目的
第1の課題:ヨー旋回の回数の増大を抑制しながら、風向が長時間かけて徐々に変化する場合でも風向偏差の大きさを小さくすることができる風力発電装置のヨー制御技術を提供すること。
第2の課題:風向の過渡的な変化を早期に捉えてヨー旋回を適切なタイミングで行うことにより、風力発電装置の効率を向上させることができる風力発電装置のヨー制御技術を提供すること。
効果
本発明によれば、風向が長時間かけて徐々に変化する場合でも風向偏差の大きさを小さくすることができ、且つ、ヨー旋回の回数の増大を抑制できる風力発電装置のヨー制御技術を提供することができる。
また、本発明の他の実施形態によれば、風向の過渡的な変化を早期に捉えてヨー旋回を適切なタイミングで行うことにより、風力発電装置の効率を向上させることができる。
技術概要
風車ロータを搭載するナセルと、ナセルをヨー旋回させる旋回機構と、風向を測定する風向測定手段と、前記旋回機構を制御する制御装置とを具備し、制御装置は、風向測定手段によって測定された風向と前記風車ロータの方向から風向偏差を算出し、且つ、下記条件(1)、(2):
(1)風向偏差の絶対値が第1閾値以上である状態(又は第1閾値を超える状態)が、所定の第1継続時間の間、継続する。
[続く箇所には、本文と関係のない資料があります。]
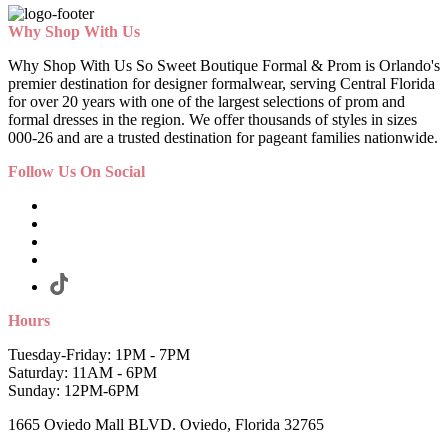
Why Shop With Us
Why Shop With Us So Sweet Boutique Formal & Prom is Orlando's
premier destination for designer formalwear, serving Central Florida
for over 20 years with one of the largest selections of prom and
formal dresses in the region. We offer thousands of styles in sizes
000-26 and are a trusted destination for pageant families nationwide.
Follow Us On Social
Hours
Tuesday-Friday: 1PM - 7PM
Saturday: 11AM - 6PM
Sunday: 12PM-6PM
1665 Oviedo Mall BLVD. Oviedo, Florida 32765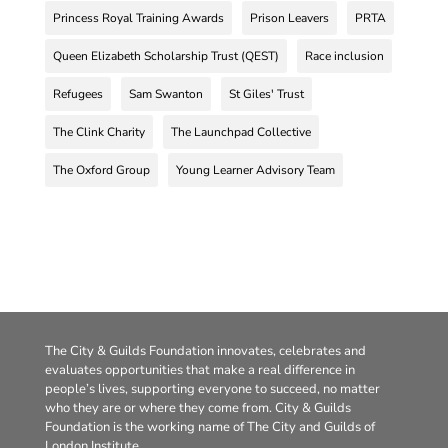
Princess Royal Training Awards
Prison Leavers
PRTA
Queen Elizabeth Scholarship Trust (QEST)
Race inclusion
Refugees
Sam Swanton
St Giles' Trust
The Clink Charity
The Launchpad Collective
The Oxford Group
Young Learner Advisory Team
The City & Guilds Foundation innovates, celebrates and
evaluates opportunities that make a real difference in
people’s lives, supporting everyone to succeed, no matter
who they are or where they come from. City & Guilds
Foundation is the working name of The City and Guilds of
London Institute.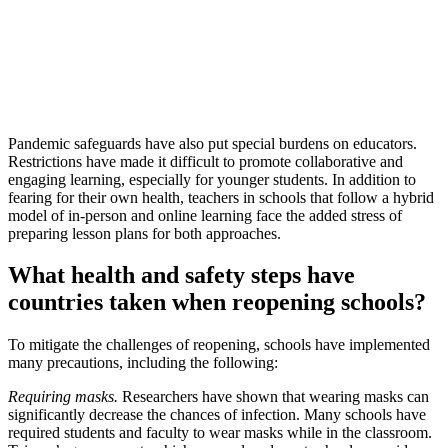
Pandemic safeguards have also put special burdens on educators.
Restrictions have made it difficult to promote collaborative and
engaging learning, especially for younger students. In addition to
fearing for their own health, teachers in schools that follow a hybrid
model of in-person and online learning face the added stress of
preparing lesson plans for both approaches.
What health and safety steps have
countries taken when reopening schools?
To mitigate the challenges of reopening, schools have implemented
many precautions, including the following:
Requiring masks.
Researchers have shown that wearing masks can
significantly decrease the chances of infection. Many schools have
required students and faculty to wear masks while in the classroom.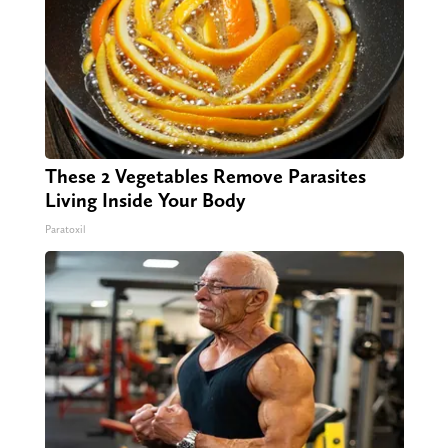
These 2 Vegetables Remove Parasites
Living Inside Your Body
Paratoxil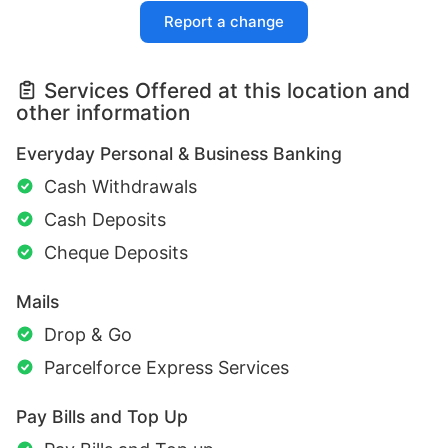
Report a change
Services Offered at this location and
other information
Everyday Personal & Business Banking
Cash Withdrawals
Cash Deposits
Cheque Deposits
Mails
Drop & Go
Parcelforce Express Services
Pay Bills and Top Up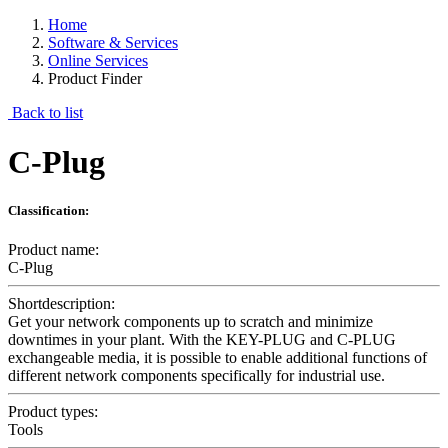
Home
Software & Services
Online Services
Product Finder
Back to list
C-Plug
Classification:
Product name:
C-Plug
Shortdescription:
Get your network components up to scratch and minimize
downtimes in your plant. With the KEY-PLUG and C-PLUG
exchangeable media, it is possible to enable additional functions of
different network components specifically for industrial use.
Product types:
Tools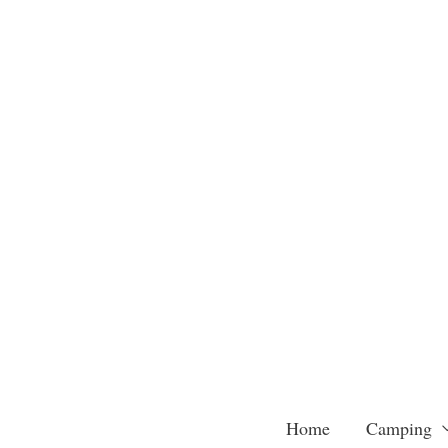
Skip
to
content
Home
Camping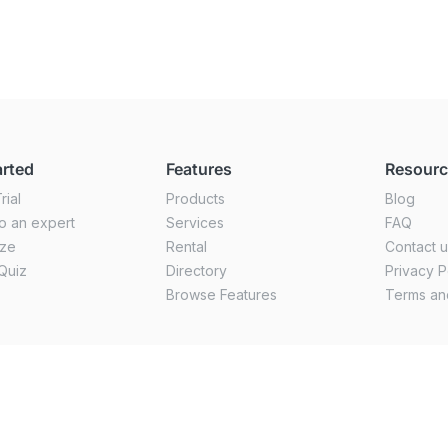
arted
Features
Resour
rial
Products
Blog
o an expert
Services
FAQ
ize
Rental
Contact 
Quiz
Directory
Privacy P
Browse Features
Terms an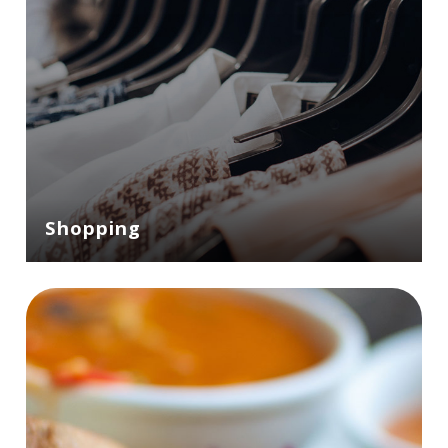
Shopping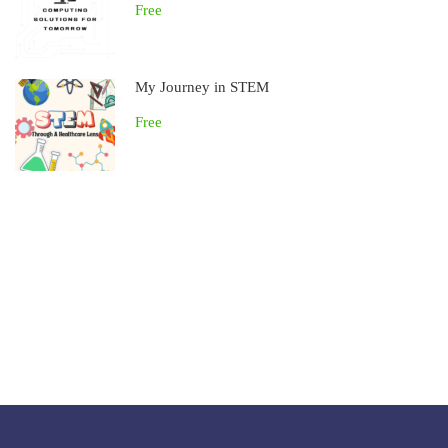
Free
My Journey in STEM
Free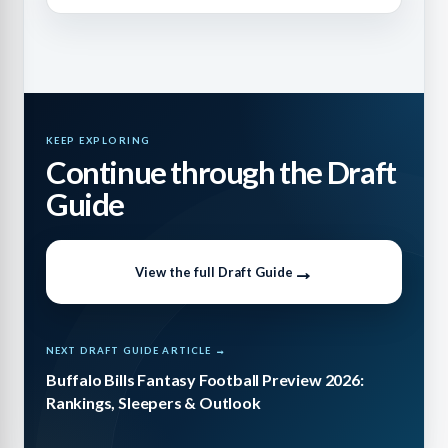
KEEP EXPLORING
Continue through the Draft
Guide
View the full Draft Guide
NEXT DRAFT GUIDE ARTICLE →
Buffalo Bills Fantasy Football Preview 2026:
Rankings, Sleepers & Outlook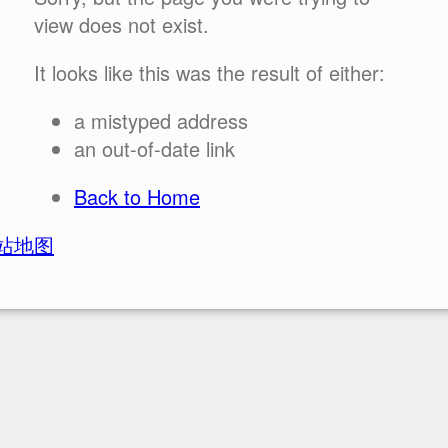
view does not exist.
It looks like this was the result of either:
a mistyped address
an out-of-date link
Back to Home
站地图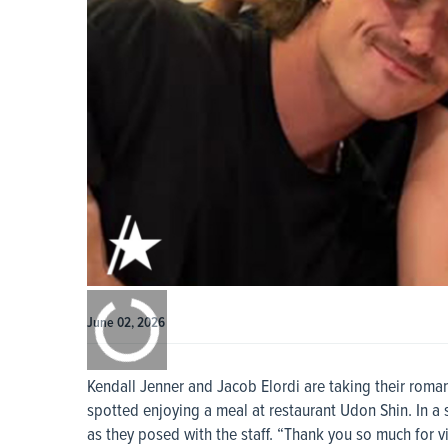
0:00
/
0:00
June 02, 2026
Kendall Jenner and Jacob Elordi are taking their roma
spotted enjoying a meal at restaurant Udon Shin. In a
as they posed with the staff. “Thank you so much for vi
(2)風向偏差の絶対値が、第1閾値よりも大きい第2閾値以上である状態(又は第2閾値を超える状態)が、前記第1継続時間よりも短い第2継続時間の間、継続する。
のいずれかが成立した場合に、旋回機構によってナセルをヨー旋回させるとともに、 現時刻をt0、Tを所定値としたときに、時刻t0−Tから時刻t0における風向の平均値と風車ロータの方向が一致したときに、ナセルのヨー旋回を停止させ、制御装置は、現在から所定時間前までの間にヨー旋回を行った回数を計測し、ヨー旋回を行った回数が所定回数よりも少ない場合は、旋回条件を緩和し、ヨー旋回を行った回数が所定回数よりも多い場合は、旋回条件を強化することを特徴とする風力発電装置。